BDI-pathogens / phyloscanner

Phylogenetics between and within hosts at once, all along the genome.
GNU General Public License v3.0
47 stars 14 forks source link

TypeError: object of type 'NoneType' has no len() #79

Open MTDouglas opened 1 month ago

MTDouglas commented 1 month ago

Hello,

I'm getting the following error as shown below when running on a series of bam files. Bam files we're generated by mapping to a consensus sequence generated from an initial alignment

Traceback (most recent call last): File "/phyloscanner/phyloscanner_make_trees.py", line 1571, in <module> read.query_qualities = [106 for base in range(len(read.query_sequence))] TypeError: object of type 'NoneType' has no len()

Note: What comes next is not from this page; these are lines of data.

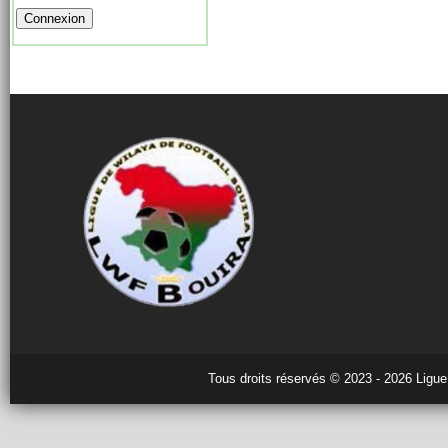
Tous droits réservés © 2023 - 2026 Ligue 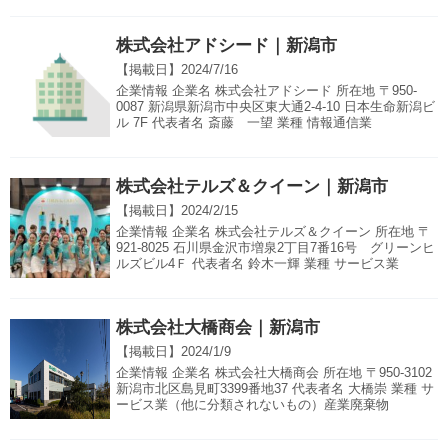
株式会社アドシード｜新潟市
【掲載日】
2024/7/16
企業情報 企業名 株式会社アドシード 所在地 〒950-
0087 新潟県新潟市中央区東大通2-4-10 日本生命新潟ビ
ル 7F 代表者名 斎藤 一望 業種 情報通信業
株式会社テルズ＆クイーン｜新潟市
【掲載日】
2024/2/15
企業情報 企業名 株式会社テルズ＆クイーン 所在地 〒
921-8025 石川県金沢市増泉2丁目7番16号 グリーンヒ
ルズビル4Ｆ 代表者名 鈴木一輝 業種 サービス業
株式会社大橋商会｜新潟市
【掲載日】
2024/1/9
企業情報 企業名 株式会社大橋商会 所在地 〒950-3102
新潟市北区島見町3399番地37 代表者名 大橋崇 業種 サ
ービス業（他に分類されないもの）産業廃棄物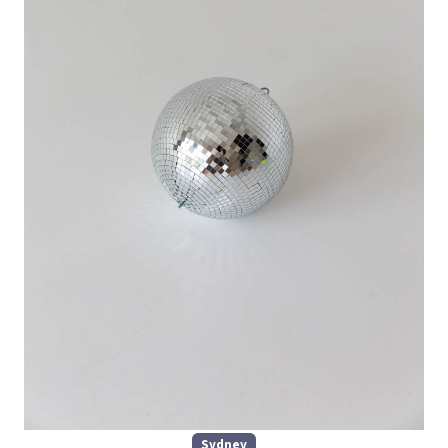
Sydney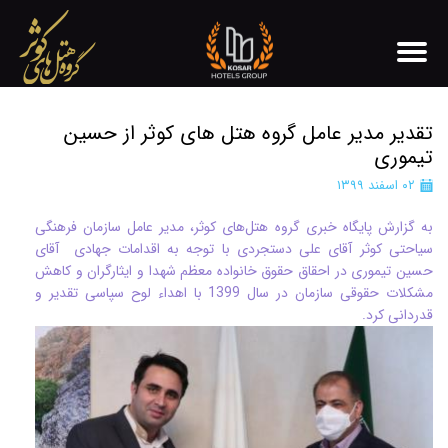
تقدیر مدیر عامل گروه هتل های کوثر از حسین
تیموری
۰۲ اسفند ۱۳۹۹
به گزارش پایگاه خبری گروه هتل‌های کوثر، مدیر عامل سازمان فرهنگی
سیاحتی کوثر آقای علی دستجردی با توجه به اقدامات جهادی آقای
حسین تیموری در احقاق حقوق خانواده معظم شهدا و ایثارگران و کاهش
مشکلات حقوقی سازمان در سال 1399 با اهداء لوح سپاسی تقدیر و
قدردانی کرد.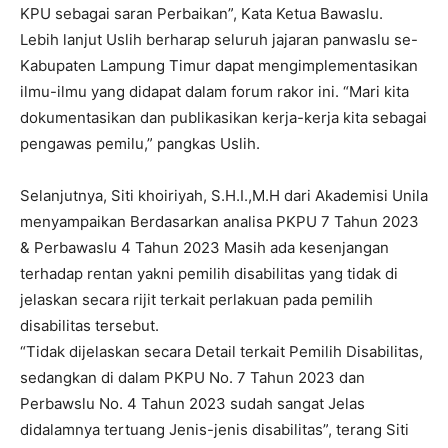
KPU sebagai saran Perbaikan”, Kata Ketua Bawaslu.
Lebih lanjut Uslih berharap seluruh jajaran panwaslu se-
Kabupaten Lampung Timur dapat mengimplementasikan
ilmu-ilmu yang didapat dalam forum rakor ini. “Mari kita
dokumentasikan dan publikasikan kerja-kerja kita sebagai
pengawas pemilu,” pangkas Uslih.
Selanjutnya, Siti khoiriyah, S.H.I.,M.H dari Akademisi Unila
menyampaikan Berdasarkan analisa PKPU 7 Tahun 2023
& Perbawaslu 4 Tahun 2023 Masih ada kesenjangan
terhadap rentan yakni pemilih disabilitas yang tidak di
jelaskan secara rijit terkait perlakuan pada pemilih
disabilitas tersebut.
“Tidak dijelaskan secara Detail terkait Pemilih Disabilitas,
sedangkan di dalam PKPU No. 7 Tahun 2023 dan
Perbawslu No. 4 Tahun 2023 sudah sangat Jelas
didalamnya tertuang Jenis-jenis disabilitas”, terang Siti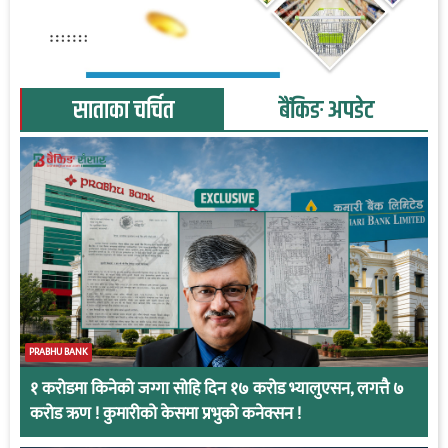
साताका चर्चित
बैंकिङ अपडेट
PRABHU BANK
१ करोडमा किनेको जग्गा सोहि दिन १७ करोड भ्यालुएसन, लगत्तै ७
करोड ऋण ! कुमारीको केसमा प्रभुको कनेक्सन !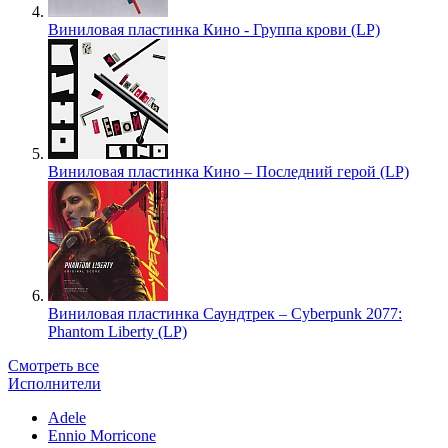
Виниловая пластинка Кино - Группа крови (LP)
Виниловая пластинка Кино – Последний герой (LP)
Виниловая пластинка Саундтрек – Cyberpunk 2077:
Phantom Liberty (LP)
Смотреть все
Исполнители
Adele
Ennio Morricone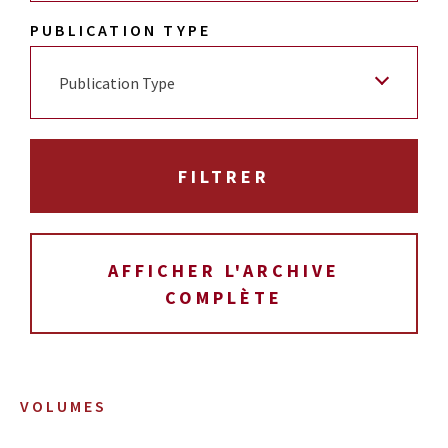
PUBLICATION TYPE
Publication Type
AFFICHER L'ARCHIVE
COMPLÈTE
VOLUMES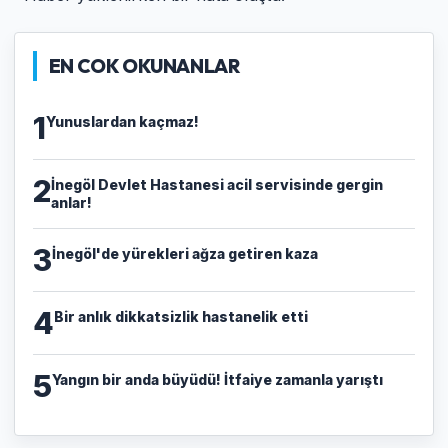
EN COK OKUNANLAR
1
Yunuslardan kaçmaz!
2
İnegöl Devlet Hastanesi acil servisinde gergin
anlar!
3
İnegöl'de yürekleri ağza getiren kaza
4
Bir anlık dikkatsizlik hastanelik etti
5
Yangın bir anda büyüdü! İtfaiye zamanla yarıştı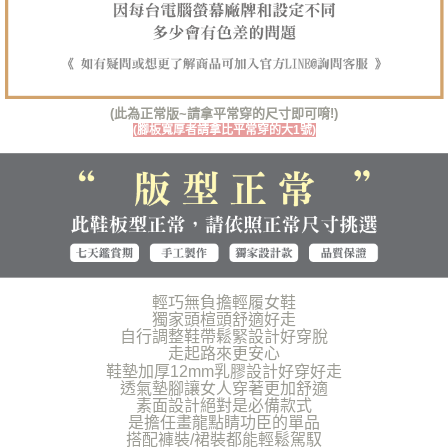
任。
４．使用「AFTEE先享後付」時，將依據個別帳號之用戶狀況，依本公司即
時審查核予不同之上限額度；若仍有額度不足之情形，本公司將視審查結果
請求用戶進行身份認證。
５．嚴禁一人註冊多個帳號或使用他人資訊註冊。若發現惡意使用之情形，
恩沛科技股份有限公司將有權停止該用戶之使用額度並採取法律行動。
(此為正常版~請拿平常穿的尺寸即可唷!)
(腳板寬厚者請拿比平常穿的大1號)
輕巧無負擔輕履女鞋
獨家頭楦頭舒適好走
自行調整鞋帶鬆緊設計好穿脫
走起路來更安心
鞋墊加厚12mm乳膠設計好穿好走
透氣墊腳讓女人穿著更加舒適
素面設計絕對是必備款式
是擔任畫龍點睛功臣的單品
搭配褲裝/裙裝都能輕鬆駕馭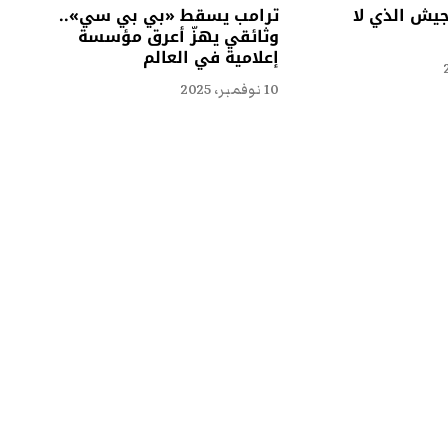
جيش الذي لا
ترامب يسقط «بي بي سي»..
وثائقي يهزّ أعرق مؤسسة
إعلامية في العالم
10 نوفمبر، 2025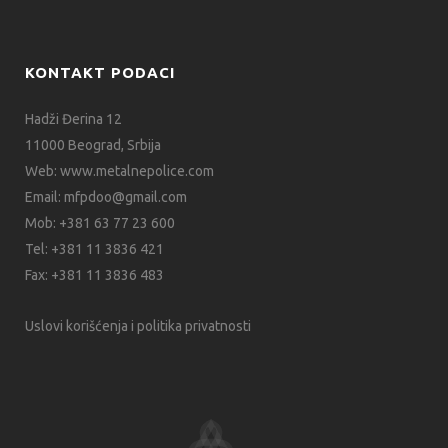
KONTAKT PODACI
Hadži Đerina 12
11000 Beograd, Srbija
Web:
www.metalnepolice.com
Email:
mfpdoo@gmail.com
Mob:
+381 63 77 23 600
Tel:
+381 11 3836 421
Fax:
+381 11 3836 483
Uslovi korišćenja i politika privatnosti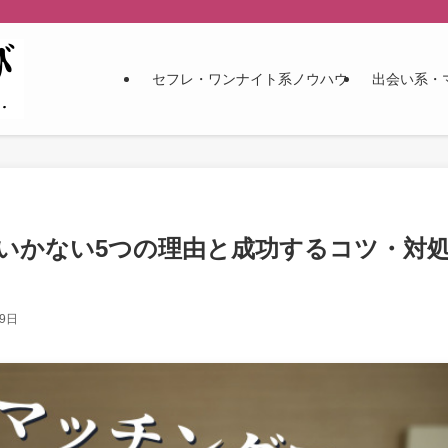
セフレ・ワンナイト系ノウハウ
出会い系・
いかない5つの理由と成功するコツ・対
19日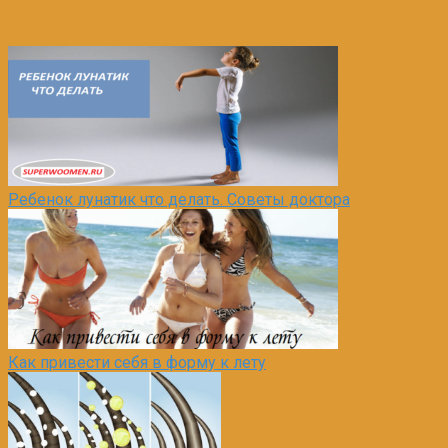
Ребенок лунатик что делать. Советы доктора
Как привести себя в форму к лету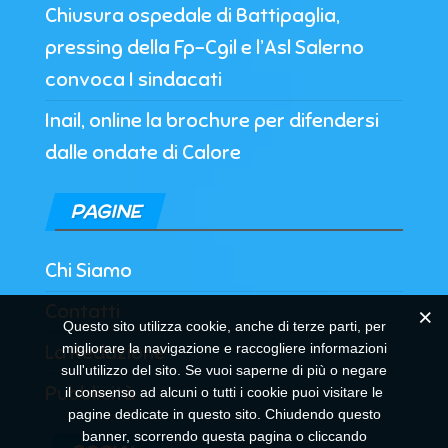
Chiusura ospedale di Battipaglia,
pressing della Fp-Cgil e l’Asl Salerno
convoca I sindacati
Inail, online la brochure per difendersi
dalle ondate di Calore
PAGINE
Chi Siamo
Contatti
Questo sito utilizza cookie, anche di terze parti, per
migliorare la navigazione e raccogliere informazioni
La Redazione
sull'utilizzo del sito. Se vuoi saperne di più o negare
Pubblicità
il consenso ad alcuni o tutti i cookie puoi visitare le
pagine dedicate in questo sito. Chiudendo questo
banner, scorrendo questa pagina o cliccando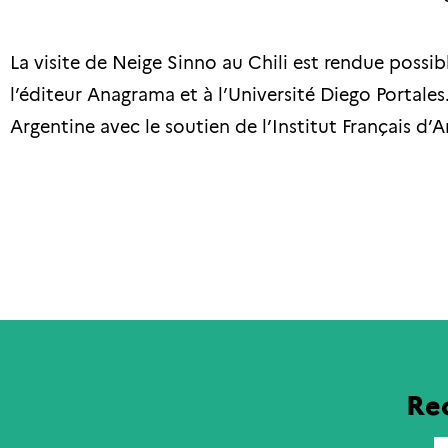
La visite de Neige Sinno au Chili est rendue possi
l’éditeur Anagrama et à l’Université Diego Portales.
Argentine avec le soutien de l’Institut Français d’A
Rec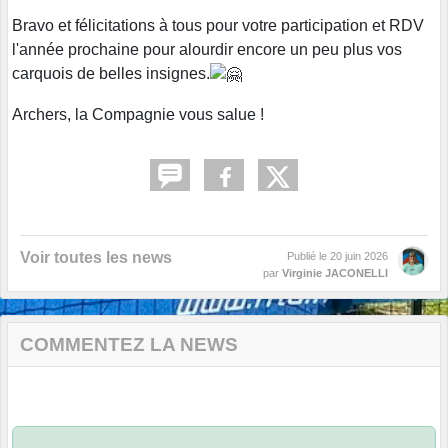
Bravo et félicitations à tous pour votre participation et RDV
l'année prochaine pour alourdir encore un peu plus vos
carquois de belles insignes.
Archers, la Compagnie vous salue !
Voir toutes les news
Publié le
20 juin 2026
par
Virginie JACONELLI
COMMENTEZ LA NEWS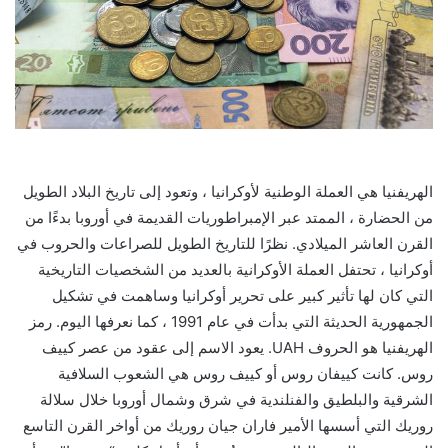
الهريفنيا هي العملة الوطنية لأوكرانيا ، وتعود إلى تاريخ البلاد الطويل
من الحضارة ، الممتد عبر الإمبراطوريات القديمة في أوروبا بدءًا من
القرن العاشر الميلادي. نظرًا للتاريخ الطويل للصراعات والحروب في
أوكرانيا ، تحتفل العملة الأوكرانية بالعديد من الشخصيات التاريخية
التي كان لها تأثير كبير على تحرير أوكرانيا وساهمت في تشكيل
الجمهورية الحديثة التي بدأت في عام 1991 ، كما نعرفها اليوم. رمز
الهريفنيا هو الحروف UAH. يعود الاسم إلى عقود من عصر كييف
روس. كانت كييفان روس أو كييف روس هي الشعوب السلافية
الشرقية والبلطيق والفنلندية في شرق وشمال أوروبا خلال سلالة
روريك التي أسسها الأمير فاران جيان روريك من أواخر القرن التاسع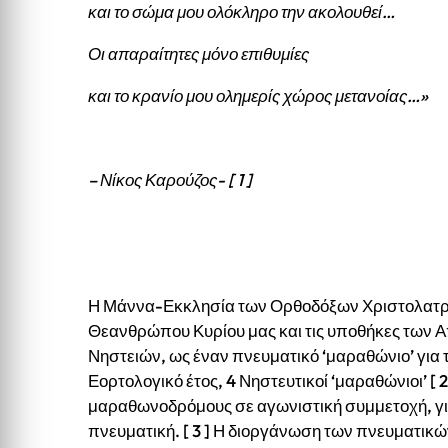
και το σώμα μου ολόκληρο την ακολουθεί…
Οι απαραίτητες μόνο επιθυμίες
και το κρανίο μου ολημερίς χώρος μετανοίας…»
– Νίκος Καρούζος- [ 1 ]
Η Μάννα-Εκκλησία των Ορθοδόξων Χριστολατρώ
Θεανθρώπου Κυρίου μας και τις υποθήκες των Α
Νηστειών, ως έναν πνευματικό ‘μαραθώνιο’ για
Εορτολογικό έτος, 4 Νηστευτικοί ‘μαραθώνιοι’ [ 
μαραθωνοδρόμους σε αγωνιστική συμμετοχή, γι
πνευματική. [ 3 ] Η διοργάνωση των πνευματικώ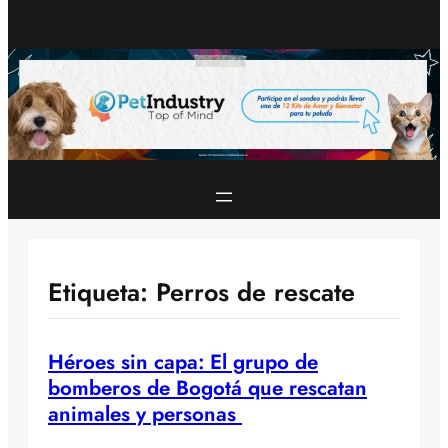
Etiqueta:
Perros de rescate
Héroes sin capa: El grupo de
bomberos de Bogotá que rescatan
animales y personas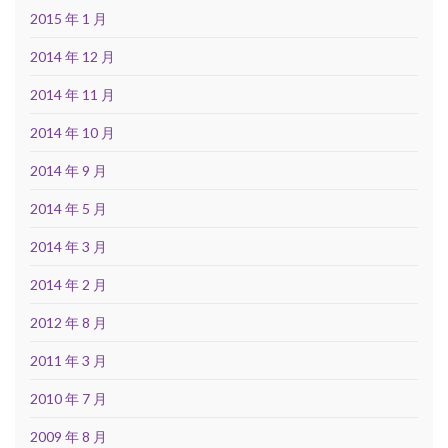
2015 年 1 月
2014 年 12 月
2014 年 11 月
2014 年 10 月
2014 年 9 月
2014 年 5 月
2014 年 3 月
2014 年 2 月
2012 年 8 月
2011 年 3 月
2010 年 7 月
2009 年 8 月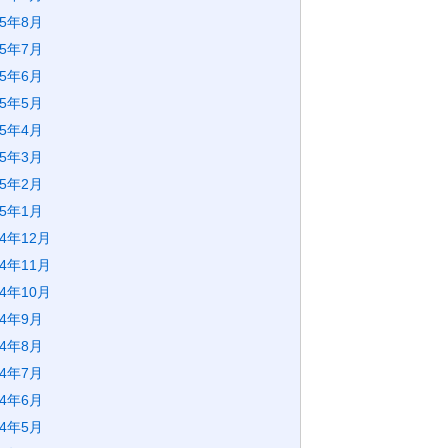
25年8月
25年7月
25年6月
25年5月
25年4月
25年3月
25年2月
25年1月
24年12月
24年11月
24年10月
24年9月
24年8月
24年7月
24年6月
24年5月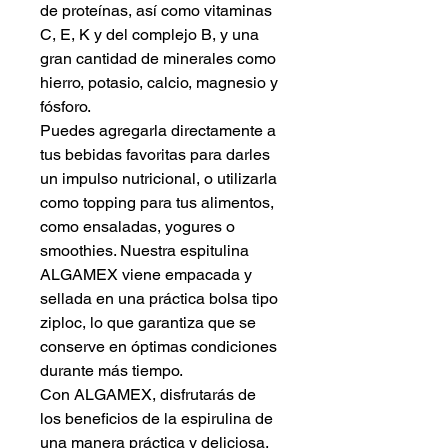
de proteínas, así como vitaminas
C, E, K y del complejo B, y una
gran cantidad de minerales como
hierro, potasio, calcio, magnesio y
fósforo.
Puedes agregarla directamente a
tus bebidas favoritas para darles
un impulso nutricional, o utilizarla
como topping para tus alimentos,
como ensaladas, yogures o
smoothies. Nuestra espitulina
ALGAMEX viene empacada y
sellada en una práctica bolsa tipo
ziploc, lo que garantiza que se
conserve en óptimas condiciones
durante más tiempo.
Con ALGAMEX, disfrutarás de
los beneficios de la espirulina de
una manera práctica y deliciosa,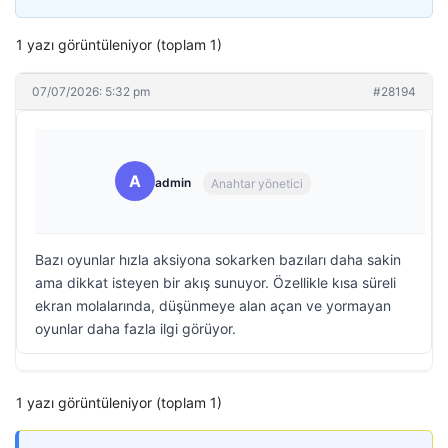
1 yazı görüntüleniyor (toplam 1)
07/07/2026: 5:32 pm
#28194
A
admin
Anahtar yönetici
Bazı oyunlar hızla aksiyona sokarken bazıları daha sakin
ama dikkat isteyen bir akış sunuyor. Özellikle kısa süreli
ekran molalarında, düşünmeye alan açan ve yormayan
oyunlar daha fazla ilgi görüyor.
1 yazı görüntüleniyor (toplam 1)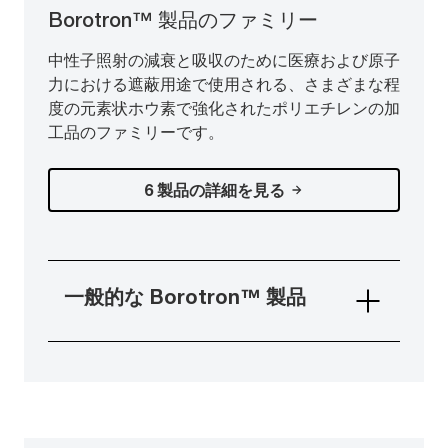
Borotron™ 製品のファミリー
中性子照射の減衰と吸収のために医療および原子
力における遮蔽用途で使用される、さまざまな程
度の元素状ホウ素で強化されたポリエチレンの加
工品のファミリーです。
6 製品の詳細を見る
一般的な Borotron™ 製品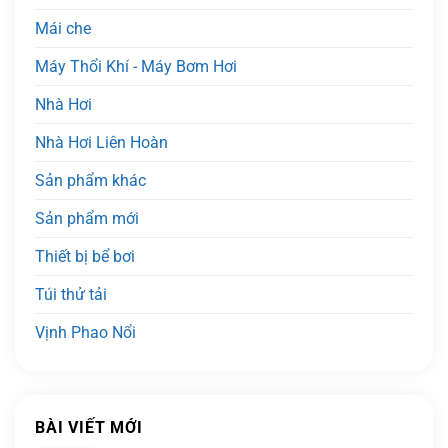
Mái che
Máy Thổi Khí - Máy Bơm Hơi
Nhà Hơi
Nhà Hơi Liên Hoàn
Sản phẩm khác
Sản phẩm mới
Thiết bị bể bơi
Túi thử tải
Vịnh Phao Nổi
BÀI VIẾT MỚI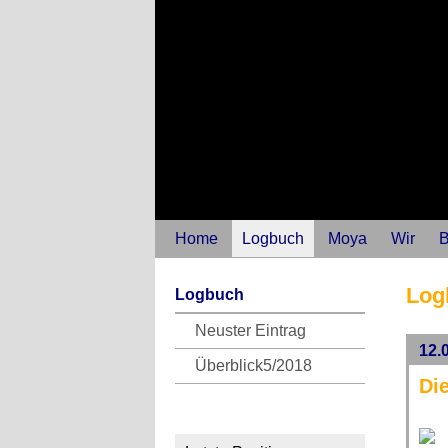
Home
Logbuch
Moya
Wir
B
Log
Logbuch
Neuster Eintrag
12.
Überblick5/2018
Die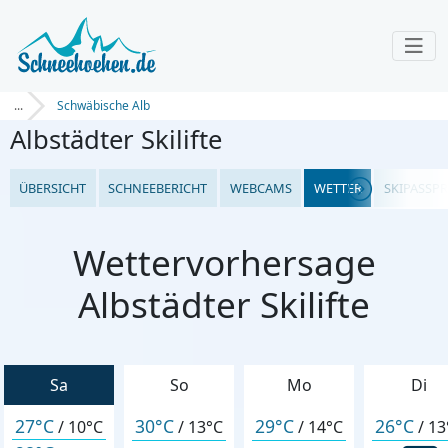
...
Schwäbische Alb
Albstädter Skilifte
ÜBERSICHT
SCHNEEBERICHT
WEBCAMS
WETTER
SKIPASSPR
Wettervorhersage
Albstädter Skilifte
Sa
So
Mo
Di
27°C
30°C
29°C
26°C
/
10°C
/
13°C
/
14°C
/
13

Code used to run is below:

`

    /phyloscanner/phyloscanner_make_trees.py \

    $csv \

    --auto-window-params 100,0,100,1000\

    --alignment-of-other-refs $alignment_of_other_refs \

    --pairwise-align-to NC_004102_genotype_1a \

    --merge-paired-reads \

    --discard-improper-pairs \

    --inspect-disagreeing-overlaps \

    --time \

    --output-dir make_trees_results > make_trees.log`
ChrisHIV commented 1 month ago

pysam is failing to extract the genetic sequence of a read in your bam file, which I would guess is some problem with the bam file. You can try editing phyloscanner_make_trees.py, adding immediately above the line where the error occurs (1571):

        print(BamFileName)
        print(read)

(with the same amount of indentation as that line ). The first of those two prints should tell you in which of your bam files this is happening. The second print may print something to help you identify which read in the bam file is the problem (or it may not print anything, if there is a corrupted read that pysam cannot understand at all). If it prints the name of the read, you could also see whether basic samtools understands that read (pysam is a Python wrapper for samtools) by running samtools view on that bam file from the command line, and piping the output to grep for the name of the problematic read.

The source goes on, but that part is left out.